The youngest child turned nine and smashed his piñata into a billion tiny pieces while also destroying two walking sticks in the process. The tween who turned twelve, hit her piñata until it broke slightly open, then proceeded to wear the piñata remnants as a hat for the entire day. The man-child who turned 18, carefully peeled back the opening that was used to fill the piñata and proceeded to carefully remove a single bite of candy daily. This went on for so long that I was starting to believe he would be the only college freshman checking in a dorm with a piñata, but after a month, he carefully fished out the remaining candies and put the unbroken piñata atop the trashcan.

Westley the cat immediately removed the tissue and foil piñata fringe and scattered said decor allll over the house.

opening the doors

We met the relatives. It was surprisingly comfortable. It would have been easy to mistake the gathering as a normal family reunion of people who haven’t seen each other in a lengthy period of time, except we were the branch that they didn’t know existed. Oh, they knew that a baby boy had been born. They thought the baby died. What else would you think with an obituary in the Memphis paper? Nobody in their family ever talked about it. When they found out that relatives of that infant were trying to make contact, they opened their hearts to the possibility. They listened. They looked at the records. My father’s story is impossibly bizarre. They could have refused to believe. They didn’t just believe. They traveled to us with photo albums and family trees.

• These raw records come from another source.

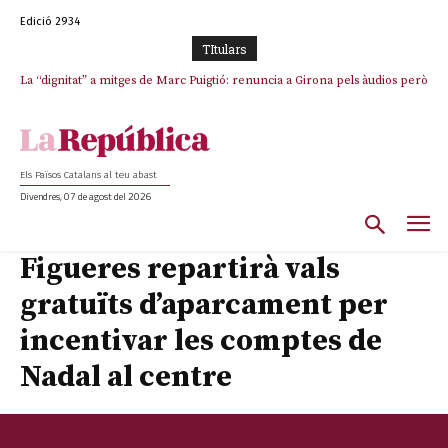
Edició 2934
TItulars
La “dignitat” a mitges de Marc Puigtió: renuncia a Girona pels àudios però
s’aferra als càrrecs remunerats de Sant Julià i el Consell Comarcal
Els Països Catalans al teu abast
Divendres, 07 de agost del 2026
Figueres repartirà vals
gratuïts d’aparcament per
incentivar les comptes de
Nadal al centre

There is a commonality in being a southerner in rural communities that exists regardless of shared DNA. Everyone talked. Stories were told. There were shared life experiences to go with our similar accents. We sat down at a table together and shared a meal. Breaking bread together is a bond that is timeless and multicultural. Family pictures were scoured for similar eyes, noses and laugh lines. Too many of the cousins have the same zipper scar.

I won’t say that this has brought closure. Closure implies endings. It would be more accurate to say that locked doors have been opened. The past is less musty. The air feels clearer. For us, the secrets and lies inflicted by greed and self righteousness have been laid bare. Any story that remains belongs to those who were damaged irreparably. We carry them in our hearts.